---------- Extracted information ----------

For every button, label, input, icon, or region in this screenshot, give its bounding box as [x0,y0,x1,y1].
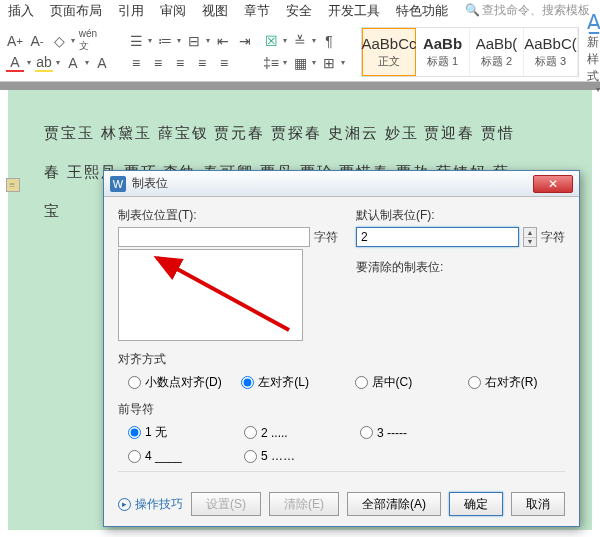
set-button[interactable]: 设置(S) [191,492,261,516]
align-center-icon[interactable]: ≡ [149,54,167,72]
tab-position-input[interactable] [118,227,310,247]
leader-1-radio[interactable]: 1 无 [128,424,228,441]
svg-line-1 [157,258,289,330]
clear-tabs-label: 要清除的制表位: [356,259,565,276]
line-spacing-icon[interactable]: ‡≡ [262,54,280,72]
unit-label: 字符 [541,229,565,246]
tab-chapters[interactable]: 章节 [244,2,270,20]
style-heading1[interactable]: AaBb 标题 1 [416,28,470,76]
leader-3-radio[interactable]: 3 ----- [360,424,460,441]
tips-icon: ▸ [118,498,131,511]
tab-security[interactable]: 安全 [286,2,312,20]
unit-label: 字符 [314,229,338,246]
tab-features[interactable]: 特色功能 [396,2,448,20]
align-justify-icon[interactable]: ≡ [193,54,211,72]
highlight-icon[interactable]: ab [35,54,53,72]
show-marks-icon[interactable]: ¶ [320,32,338,50]
increase-font-icon[interactable]: A+ [6,32,24,50]
style-heading2[interactable]: AaBb( 标题 2 [470,28,524,76]
clear-button[interactable]: 清除(E) [269,492,339,516]
align-center-radio[interactable]: 居中(C) [355,374,452,391]
align-right-radio[interactable]: 右对齐(R) [468,374,565,391]
doc-line: 贾宝玉 林黛玉 薛宝钗 贾元春 贾探春 史湘云 妙玉 贾迎春 贾惜 [44,114,556,153]
decrease-indent-icon[interactable]: ⇤ [214,32,232,50]
tab-view[interactable]: 视图 [202,2,228,20]
align-left-radio[interactable]: 左对齐(L) [241,374,338,391]
bullets-icon[interactable]: ☰ [127,32,145,50]
sort-icon[interactable]: ≚ [291,32,309,50]
spinner-down-icon[interactable]: ▼ [524,238,536,247]
tab-devtools[interactable]: 开发工具 [328,2,380,20]
leader-label: 前导符 [118,401,565,418]
style-gallery: AaBbCc 正文 AaBb 标题 1 AaBb( 标题 2 AaBbC( 标题… [361,27,579,77]
text-direction-icon[interactable]: ☒ [262,32,280,50]
dialog-titlebar[interactable]: W 制表位 ✕ [104,171,579,197]
align-decimal-radio[interactable]: 小数点对齐(D) [128,374,225,391]
style-normal[interactable]: AaBbCc 正文 [362,28,416,76]
close-button[interactable]: ✕ [533,175,573,193]
ribbon-toolbar: A+ A- ◇▾ wén文 A▾ ab▾ A▾ A ☰▾ ≔▾ ⊟▾ ⇤ ⇥ ≡… [0,22,600,82]
clear-format-icon[interactable]: ◇ [50,32,68,50]
tab-insert[interactable]: 插入 [8,2,34,20]
leader-5-radio[interactable]: 5 …… [244,449,344,463]
tips-link[interactable]: ▸操作技巧 [118,496,183,513]
tab-position-label: 制表位位置(T): [118,207,338,224]
new-style-button[interactable]: A̲ᴬ 新样式▾ [587,10,600,94]
multilevel-icon[interactable]: ⊟ [185,32,203,50]
default-tab-spinner[interactable]: ▲▼ [523,227,537,247]
char-border-icon[interactable]: A [64,54,82,72]
align-left-icon[interactable]: ≡ [127,54,145,72]
tab-positions-listbox[interactable] [118,249,303,341]
char-shading-icon[interactable]: A [93,54,111,72]
tab-review[interactable]: 审阅 [160,2,186,20]
tab-layout[interactable]: 页面布局 [50,2,102,20]
align-right-icon[interactable]: ≡ [171,54,189,72]
align-distributed-icon[interactable]: ≡ [215,54,233,72]
increase-indent-icon[interactable]: ⇥ [236,32,254,50]
default-tab-label: 默认制表位(F): [356,207,565,224]
style-heading3[interactable]: AaBbC( 标题 3 [524,28,578,76]
numbering-icon[interactable]: ≔ [156,32,174,50]
phonetic-icon[interactable]: wén文 [79,32,97,50]
tabs-dialog: W 制表位 ✕ 制表位位置(T): 字符 默认制表位(F): [103,170,580,527]
leader-2-radio[interactable]: 2 ..... [244,424,344,441]
cancel-button[interactable]: 取消 [511,492,565,516]
ribbon-tabs: 插入 页面布局 引用 审阅 视图 章节 安全 开发工具 特色功能 🔍查找命令、搜… [0,0,600,22]
spinner-up-icon[interactable]: ▲ [524,228,536,238]
search-icon: 🔍 [465,3,480,17]
borders-icon[interactable]: ⊞ [320,54,338,72]
page-marker-icon: ≡ [6,178,20,192]
leader-4-radio[interactable]: 4 ____ [128,449,228,463]
ok-button[interactable]: 确定 [449,492,503,516]
shading-icon[interactable]: ▦ [291,54,309,72]
tab-references[interactable]: 引用 [118,2,144,20]
decrease-font-icon[interactable]: A- [28,32,46,50]
clear-all-button[interactable]: 全部清除(A) [347,492,441,516]
dialog-title: 制表位 [132,175,533,192]
default-tab-input[interactable] [356,227,519,247]
alignment-label: 对齐方式 [118,351,565,368]
font-color-icon[interactable]: A [6,54,24,72]
app-icon: W [110,176,126,192]
search-box[interactable]: 🔍查找命令、搜索模板 [465,2,590,19]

----------

## [Problem statement]
What comes back should match the records exactly, minus any pictures.

## [Result of the exercise]
For every button, label, input, icon, or region in this screenshot, give its bounding box as [x0,y0,x1,y1].
set-button[interactable]: 设置(S) [191,492,261,516]
align-center-icon[interactable]: ≡ [149,54,167,72]
tab-position-input[interactable] [118,227,310,247]
leader-1-radio[interactable]: 1 无 [128,424,228,441]
svg-line-1 [157,258,289,330]
clear-tabs-label: 要清除的制表位: [356,259,565,276]
line-spacing-icon[interactable]: ‡≡ [262,54,280,72]
unit-label: 字符 [541,229,565,246]
tab-chapters[interactable]: 章节 [244,2,270,20]
style-heading1[interactable]: AaBb 标题 1 [416,28,470,76]
leader-3-radio[interactable]: 3 ----- [360,424,460,441]
tips-icon: ▸ [118,498,131,511]
tab-security[interactable]: 安全 [286,2,312,20]
unit-label: 字符 [314,229,338,246]
tab-features[interactable]: 特色功能 [396,2,448,20]
align-justify-icon[interactable]: ≡ [193,54,211,72]
highlight-icon[interactable]: ab [35,54,53,72]
show-marks-icon[interactable]: ¶ [320,32,338,50]
increase-font-icon[interactable]: A+ [6,32,24,50]
style-heading2[interactable]: AaBb( 标题 2 [470,28,524,76]
clear-button[interactable]: 清除(E) [269,492,339,516]
align-center-radio[interactable]: 居中(C) [355,374,452,391]
align-right-radio[interactable]: 右对齐(R) [468,374,565,391]
doc-line: 贾宝玉 林黛玉 薛宝钗 贾元春 贾探春 史湘云 妙玉 贾迎春 贾惜 [44,114,556,153]
decrease-indent-icon[interactable]: ⇤ [214,32,232,50]
tab-view[interactable]: 视图 [202,2,228,20]
align-left-radio[interactable]: 左对齐(L) [241,374,338,391]
bullets-icon[interactable]: ☰ [127,32,145,50]
sort-icon[interactable]: ≚ [291,32,309,50]
spinner-down-icon[interactable]: ▼ [524,238,536,247]
tab-devtools[interactable]: 开发工具 [328,2,380,20]
leader-label: 前导符 [118,401,565,418]
style-gallery: AaBbCc 正文 AaBb 标题 1 AaBb( 标题 2 AaBbC( 标题… [361,27,579,77]
text-direction-icon[interactable]: ☒ [262,32,280,50]
dialog-titlebar[interactable]: W 制表位 ✕ [104,171,579,197]
align-decimal-radio[interactable]: 小数点对齐(D) [128,374,225,391]
style-normal[interactable]: AaBbCc 正文 [362,28,416,76]
close-button[interactable]: ✕ [533,175,573,193]
ribbon-toolbar: A+ A- ◇▾ wén文 A▾ ab▾ A▾ A ☰▾ ≔▾ ⊟▾ ⇤ ⇥ ≡… [0,22,600,82]
clear-format-icon[interactable]: ◇ [50,32,68,50]
tab-insert[interactable]: 插入 [8,2,34,20]
leader-5-radio[interactable]: 5 …… [244,449,344,463]
tips-link[interactable]: ▸操作技巧 [118,496,183,513]
tab-position-label: 制表位位置(T): [118,207,338,224]
new-style-button[interactable]: A̲ᴬ 新样式▾ [587,10,600,94]
multilevel-icon[interactable]: ⊟ [185,32,203,50]
default-tab-spinner[interactable]: ▲▼ [523,227,537,247]
char-border-icon[interactable]: A [64,54,82,72]
align-left-icon[interactable]: ≡ [127,54,145,72]
tab-positions-listbox[interactable] [118,249,303,341]
char-shading-icon[interactable]: A [93,54,111,72]
tab-review[interactable]: 审阅 [160,2,186,20]
tab-layout[interactable]: 页面布局 [50,2,102,20]
align-right-icon[interactable]: ≡ [171,54,189,72]
align-distributed-icon[interactable]: ≡ [215,54,233,72]
increase-indent-icon[interactable]: ⇥ [236,32,254,50]
default-tab-label: 默认制表位(F): [356,207,565,224]
style-heading3[interactable]: AaBbC( 标题 3 [524,28,578,76]
numbering-icon[interactable]: ≔ [156,32,174,50]
phonetic-icon[interactable]: wén文 [79,32,97,50]
tabs-dialog: W 制表位 ✕ 制表位位置(T): 字符 默认制表位(F): [103,170,580,527]
leader-2-radio[interactable]: 2 ..... [244,424,344,441]
cancel-button[interactable]: 取消 [511,492,565,516]
ribbon-tabs: 插入 页面布局 引用 审阅 视图 章节 安全 开发工具 特色功能 🔍查找命令、搜… [0,0,600,22]
spinner-up-icon[interactable]: ▲ [524,228,536,238]
search-icon: 🔍 [465,3,480,17]
borders-icon[interactable]: ⊞ [320,54,338,72]
page-marker-icon: ≡ [6,178,20,192]
leader-4-radio[interactable]: 4 ____ [128,449,228,463]
ok-button[interactable]: 确定 [449,492,503,516]
shading-icon[interactable]: ▦ [291,54,309,72]
tab-references[interactable]: 引用 [118,2,144,20]
decrease-font-icon[interactable]: A- [28,32,46,50]
clear-all-button[interactable]: 全部清除(A) [347,492,441,516]
dialog-title: 制表位 [132,175,533,192]
default-tab-input[interactable] [356,227,519,247]
alignment-label: 对齐方式 [118,351,565,368]
font-color-icon[interactable]: A [6,54,24,72]
app-icon: W [110,176,126,192]
search-box[interactable]: 🔍查找命令、搜索模板 [465,2,590,19]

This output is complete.